Creator Chris Nee explained to NPR that, “President Obama was the one who said, ‘Let’s really shoot for the stars. Let’s age this up from where the Schoolhouse Rock demo is. Let’s go for 14 to 18.’” “I’m Just a Bill,” is an inoffensive but highly useful explainer on how a bill becomes a law. Certainly, We the People comes nowhere close in quality or usefulness.

“Our goal from beginning to end,” Nee says, “was to remind us that, first and foremost, civics is a nonpartisan conversation.” Is it? “The Second Amendment,” sings Adam Lambert in the voice of an unidentified Founder, is “the right to bear arms, which were very different back in my day.” Now, I hate to break the news to the producers, but the press also relied on “very different” technology when the Bill of Rights was ratified. As did the government. “Very different” religions dominated America in those days, as well. The Founding generation not only experienced their own technological advances, but many of them demanded these rights be codified lest someone one day say, “Hey, things change.”
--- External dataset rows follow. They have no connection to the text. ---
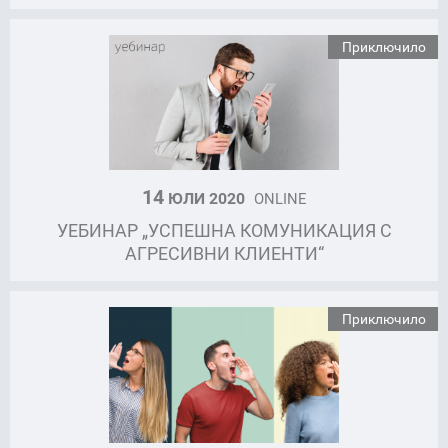
Приключило
14
ЮЛИ 2020
ONLINE
УЕБИНАР „УСПЕШНА КОМУНИКАЦИЯ С
АГРЕСИВНИ КЛИЕНТИ“
Приключило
One can debate whether the Second Amendment was a mistake. It takes an imaginary Founder, however, to make the case that “unalienable rights” were conditional on the vagaries of progress.

The song skips other inconvenient parts of the Bill of Rights — the takings clause and state rights, for example. Other episodes aren’t much better. The “tax” song harps on the supposed misappropriation of federal funding. Only 2 percent of taxes go to “medical research.” Only 9 percent go to “provide for the poor, but 15 percent goes to defense and supplyin’ the war.” I’m not keen on war, myself. But kids might be surprised to learn — elsewhere — that the Constitution created powers for national defense but has nothing to say about Medicaid.

Nee claims that bias was avoided because “everything was being run through both university professors and also through a group of people through the Obamas’ team who were looking to make sure that we were really giving voice to all sides.” You have to laugh at the notion of Barack Obama — so antagonistic to individual rights, especially religious liberty — assembling a team that honors “all sides.” One side that doesn’t get a say, for example, are the Founders. And while I guess we should appreciate that We The People doesn’t devolve into trendy antagonism toward the Founding, it embraces Obama’s long-term efforts to reimagine American principles as something they never were.